"It's a huge threat to the beekeeping industry," says Eric Olson, vice president of the Washington State Beekeepers Association and owner of a large commercial pollination service. "If we don't corral this thing and get it stopped, by next year we may not have any bees. That's how fast it works." Olson says he's lost 4,000 hives to the pestilent pathogen since January, and that other commercial beekeepers in Western Washington are reporting a similar rate of loss. But while the die-off seems to be concentrated on the west side, colonies across the state are off 35 to 50 percent, the Seattle Times reports.

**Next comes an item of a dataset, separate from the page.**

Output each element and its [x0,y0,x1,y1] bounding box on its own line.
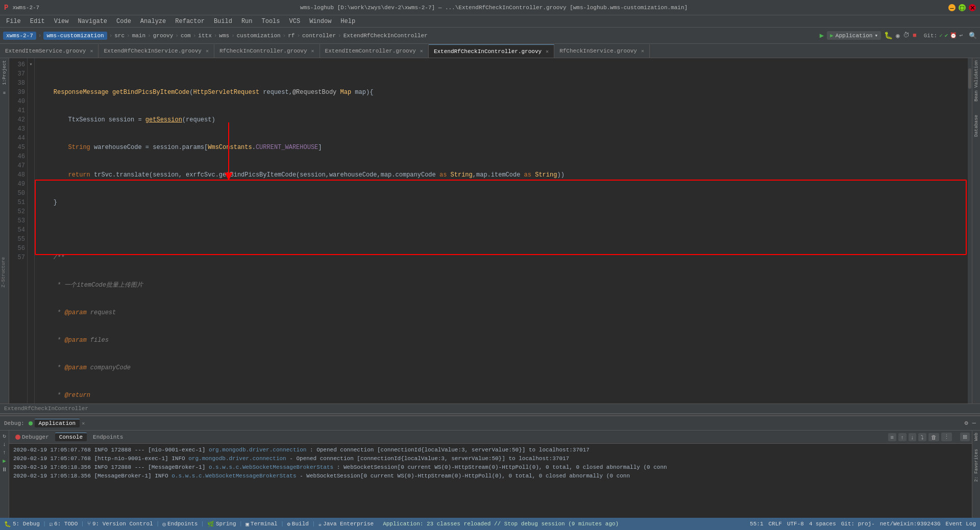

Honeybees pollinate an estimated one third of our diet, according to Steve Shepherd, a researcher at WSU. Many of the most profitable crops in Washington -- from apples to cranberries -- are pollinated by honeybees.
Funded in large part by private donations from beekeepers and the growers who depend on them, Shepherd has begun a regional "colony health survey." Numerous factors can cause the health of a colony to deteriorate, he says, including infestation by parasitic mites. The culprit that killed Olson's bees is nosema ceranae -- a microsporidian that spawns within its host's gut. Nosema apis, a close relative, typically causes problems in the winter when bees don't leave their hives. The new, variant strain -- which Shepherd says was identified only last year (although frozen specimens suggest that it's been in the U.S. since 1995) -- continues to be a lethal problem even when the weather warms up.
"In Europe, it's been responsible for many thousands of colonies dying," Shepherd says. "The idea of this colony health survey is to look at samples around the state and get an idea of the distribution of these various problems."
In 2006, beekeepers around the country began reporting a high rate of dwindling or abandoned colonies -- a largely unexplained phenomenon that came to be called "colony collapse disorder." No single cause has been identified. Shepherd says it could be pathogens, starvation, the use of pesticides, stress from transportation or any combination thereof. Anything that shortens the lifespan of the bees might not leave enough workers in the colony to tend to the brood of larvae, and the colony peters out. Nationally, many commercial beekeepers reported losing between 25 percent and 40 percent of their insects in 2007. The epidemic in Western Washington this year doesn't appear to be the same phenomenon, according to Shepherd.
Olson doesn't haggle over terminology, however. "Whatever it is, the bees are just as dead," he says, "whether you call it 'colony collapse disorder' or something else.
"I fear that Western Washington will be the first place in the nation that does not have bees for pollination," he says. "It's a big problem. I've told the growers that if I don't find an answer, I cannot continue to live with 80 percent losses. I'll have to get out of there."